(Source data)
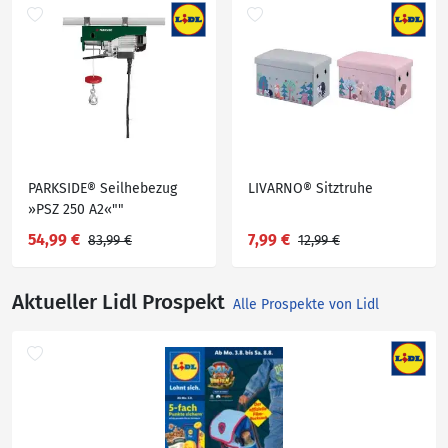
PARKSIDE® Seilhebezug
LIVARNO® Sitztruhe
»PSZ 250 A2«""
54,99 €
7,99 €
83,99 €
12,99 €
Aktueller Lidl Prospekt
Alle Prospekte von Lidl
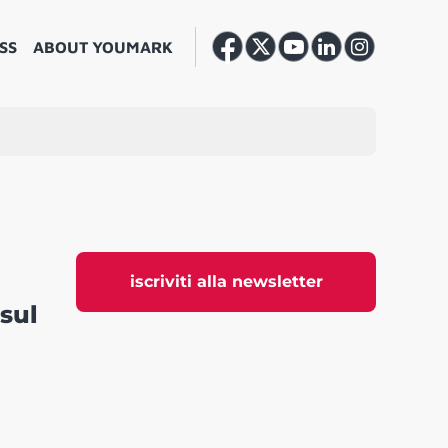
SS
ABOUT YOUMARK
iscriviti alla newsletter
sul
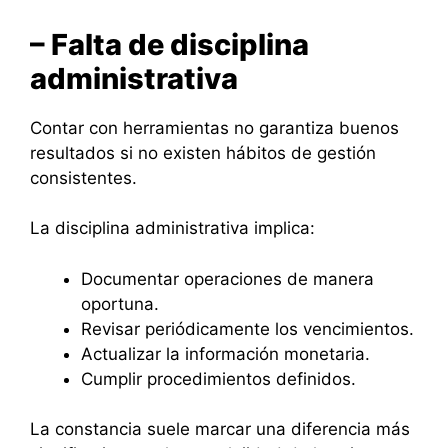
– Falta de disciplina
administrativa
Contar con herramientas no garantiza buenos
resultados si no existen hábitos de gestión
consistentes.
La disciplina administrativa implica:
Documentar operaciones de manera
oportuna.
Revisar periódicamente los vencimientos.
Actualizar la información monetaria.
Cumplir procedimientos definidos.
La constancia suele marcar una diferencia más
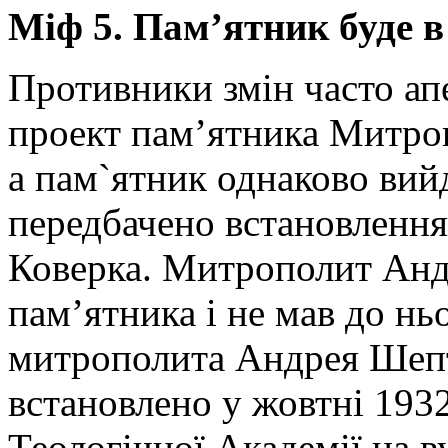
Міф 5. Пам’ятник буде в
Противники змін часто ап
проект пам’ятника Митро
а пам`ятник однаково вий
передбачено встановлення
Коверка. Митрополит Анд
пам’ятника і не мав до нь
митрополита Андрея Шепт
встановлено у жовтні 1932
Теологічної Академії на в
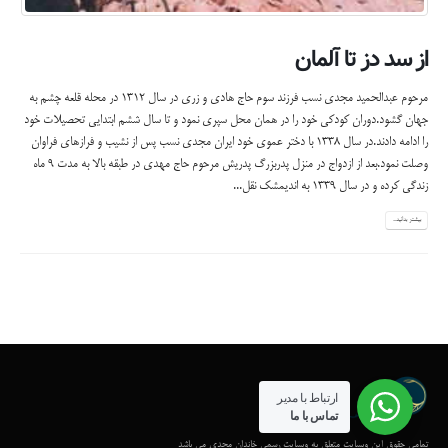
از سد دز تا آلمان
مرحوم عبدالحمید مجدی نسب فرزند سوم حاج هادی و زری در سال 1312 در محله قلعه چشم به
جهان گشود.دوران کودکی خود را در همان محل سپری نمود و تا سال ششم ابتدایی تحصیلات خود
را ادامه دادند.در سال 1338 با دختر عموی خود ایران مجدی نسب پس از نشیب و فرازهای فراوان
وصلت نمود.بعد از ازدواج در منزل پدربزرگ پدریش مرحوم حاج مهدی در طبقه بالا به مدت 9 ماه
زندگی کرده و در سال 1339 به اندیمشک نقل...
بیشتر بدانید...
ارتباط با مدیر
تماس با ما
تمامی حقوق این وبسایت متعلق به وبسایت رسمی خاندان مجدی می باشد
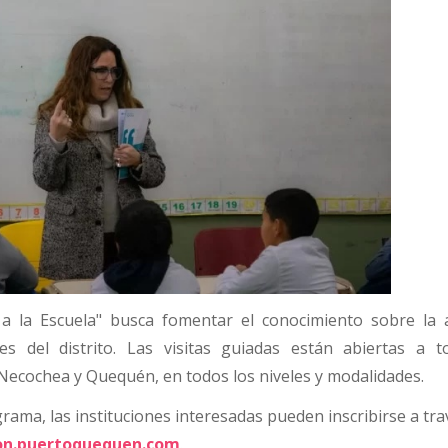
a a la Escuela" busca fomentar el conocimiento sobre la a
es del distrito. Las visitas guiadas están abiertas a t
 Necochea y Quequén, en todos los niveles y modalidades.
rama, las instituciones interesadas pueden inscribirse a tra
on.puertoquequen.com
.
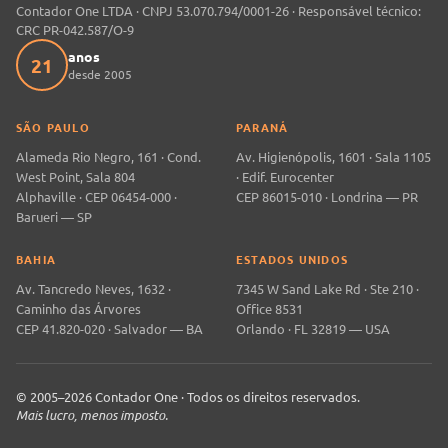
Contador One LTDA · CNPJ 53.070.794/0001-26 · Responsável técnico:
CRC PR-042.587/O-9
anos
21
desde 2005
SÃO PAULO
PARANÁ
Alameda Rio Negro, 161 · Cond.
Av. Higienópolis, 1601 · Sala 1105
West Point, Sala 804
· Edif. Eurocenter
Alphaville · CEP 06454-000 ·
CEP 86015-010 · Londrina — PR
Barueri — SP
BAHIA
ESTADOS UNIDOS
Av. Tancredo Neves, 1632 ·
7345 W Sand Lake Rd · Ste 210 ·
Caminho das Árvores
Office 8531
CEP 41.820-020 · Salvador — BA
Orlando · FL 32819 — USA
© 2005–2026 Contador One · Todos os direitos reservados.
Mais lucro, menos imposto.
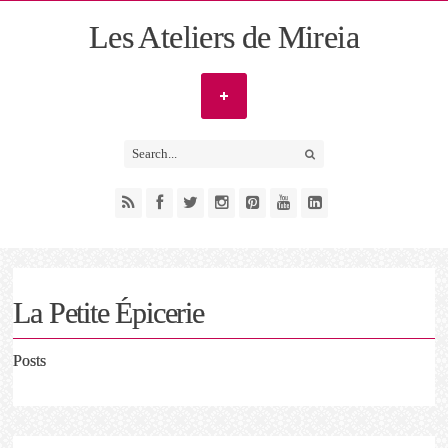
Les Ateliers de Mireia
La Petite Épicerie
Posts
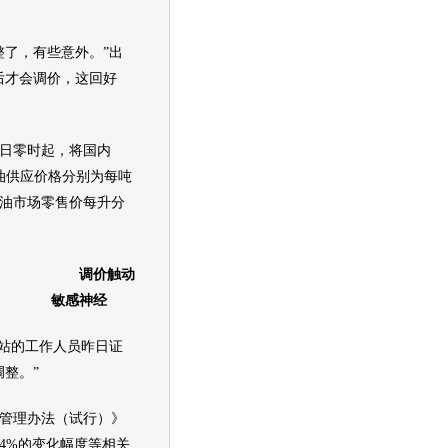
了，有些意外。”出
后才会调价，这回好
0日零时起，将国内
油供应价格分别为每吨
汽柴油市场零售价每升分
调价触动
敏感神经
站的工作人员昨日证
整。”
管理办法（试行）》
4%的变化幅度等相关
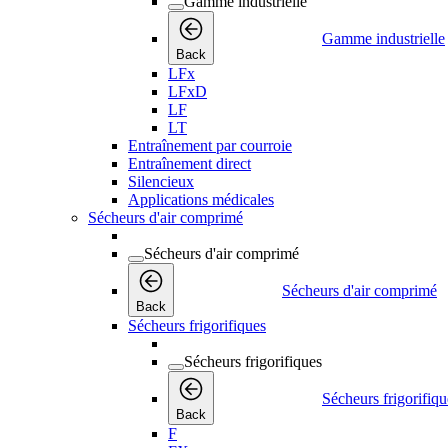
Gamme industrielle
Gamme industrielle
Back
LFx
LFxD
LF
LT
Entraînement par courroie
Entraînement direct
Silencieux
Applications médicales
Sécheurs d'air comprimé
Sécheurs d'air comprimé
Sécheurs d'air comprimé
Back
Sécheurs frigorifiques
Sécheurs frigorifiques
Sécheurs frigorifiqu
Back
F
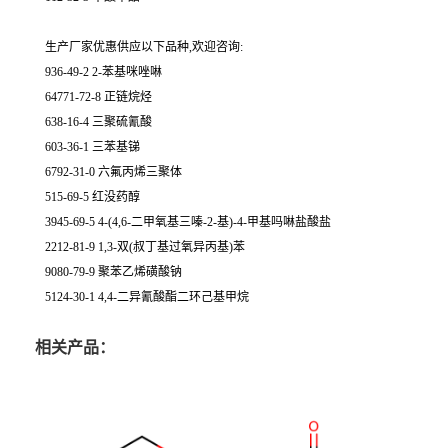
生产厂家优惠供应以下品种,欢迎咨询:
936-49-2 2-苯基咪唑啉
64771-72-8 正链烷烃
638-16-4 三聚硫氰酸
603-36-1 三苯基锑
6792-31-0 六氟丙烯三聚体
515-69-5 红没药醇
3945-69-5 4-(4,6-二甲氧基三嗪-2-基)-4-甲基吗啉盐酸盐
2212-81-9 1,3-双(叔丁基过氧异丙基)苯
9080-79-9 聚苯乙烯磺酸钠
5124-30-1 4,4-二异氰酸酯二环己基甲烷
相关产品：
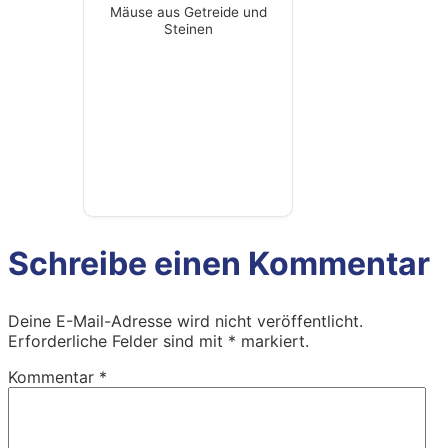
Mäuse aus Getreide und
Steinen
Schreibe einen Kommentar
Deine E-Mail-Adresse wird nicht veröffentlicht.
Erforderliche Felder sind mit
*
markiert.
Kommentar
*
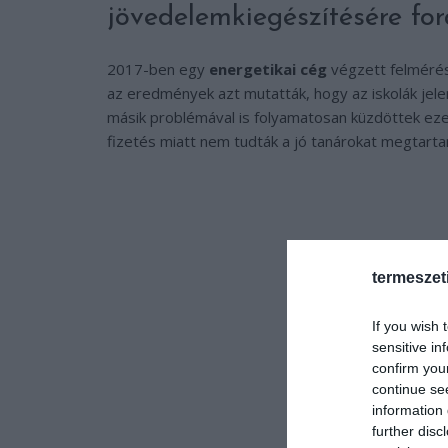
jövedelemkiegészítésére for
2017-ben egy
energetikai cég
végzett felmérés
az eredmények azt mutatták, hogy az iskolák jel
másik problémával is folyamatosan küzdöttek ez
fizetés miatt nem tudták a jó tanárokat megtartan
termeszet
If you wish 
sensitive in
confirm you
continue se
information 
further disc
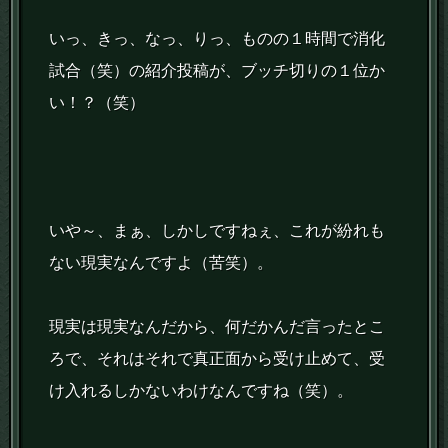
いっ、きっ、なっ、りっ、ものの１時間で消化
試合（笑）の紹介投稿が、ブッチ切りの１位か
い！？（笑）
いや～、まぁ、しかしですねぇ、これが紛れも
ない現実なんですよ（苦笑）。
現実は現実なんだから、何だかんだ言ったとこ
ろで、それはそれで真正面から受け止めて、受
け入れるしかないわけなんですね（笑）。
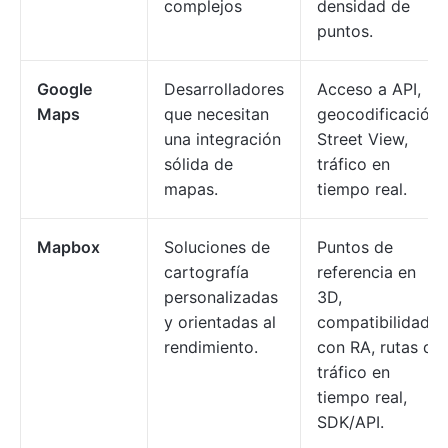
complejos
densidad de
puntos.
Google
Desarrolladores
Acceso a API,
Maps
que necesitan
geocodificación,
una integración
Street View,
sólida de
tráfico en
mapas.
tiempo real.
Mapbox
Soluciones de
Puntos de
cartografía
referencia en
personalizadas
3D,
y orientadas al
compatibilidad
rendimiento.
con RA, rutas de
tráfico en
tiempo real,
SDK/API.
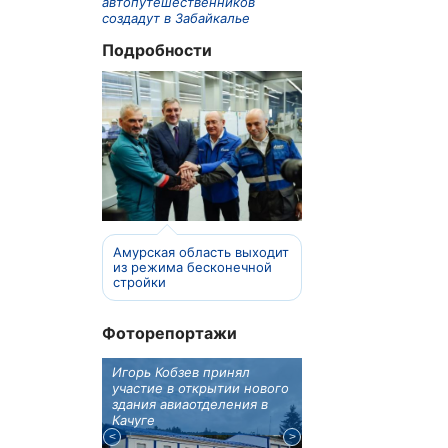
автопутешественников
создадут в Забайкалье
Подробности
Амурская область выходит
из режима бесконечной
стройки
Фоторепортажи
отовят к
Игорь Кобзев принял
Под Новосибирском
вую детскую
участие в открытии нового
субботу открылся
здания авиаотделения в
фестиваль "Вива Ави
Качуге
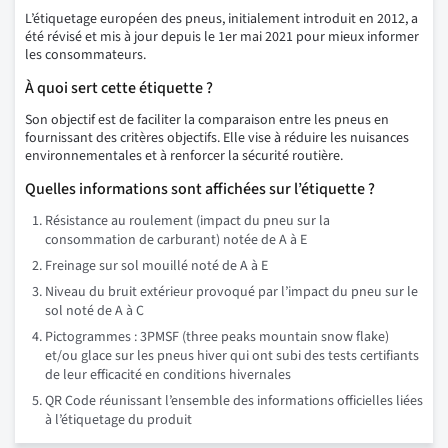
L’étiquetage européen des pneus, initialement introduit en 2012, a
été révisé et mis à jour depuis le 1er mai 2021 pour mieux informer
les consommateurs.
À quoi sert cette étiquette ?
Son objectif est de faciliter la comparaison entre les pneus en
fournissant des critères objectifs. Elle vise à réduire les nuisances
environnementales et à renforcer la sécurité routière.
Quelles informations sont affichées sur l’étiquette ?
Résistance au roulement (impact du pneu sur la
consommation de carburant) notée de A à E
Freinage sur sol mouillé noté de A à E
Niveau du bruit extérieur provoqué par l’impact du pneu sur le
sol noté de A à C
Pictogrammes : 3PMSF (three peaks mountain snow flake)
et/ou glace sur les pneus hiver qui ont subi des tests certifiants
de leur efficacité en conditions hivernales
QR Code réunissant l’ensemble des informations officielles liées
à l’étiquetage du produit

** WHAT IS REQUIRED **
Looking at the entries above, work out how many lines contain the word "Sala", then reply with only that figure.

** SOLVED EXERCISE **
2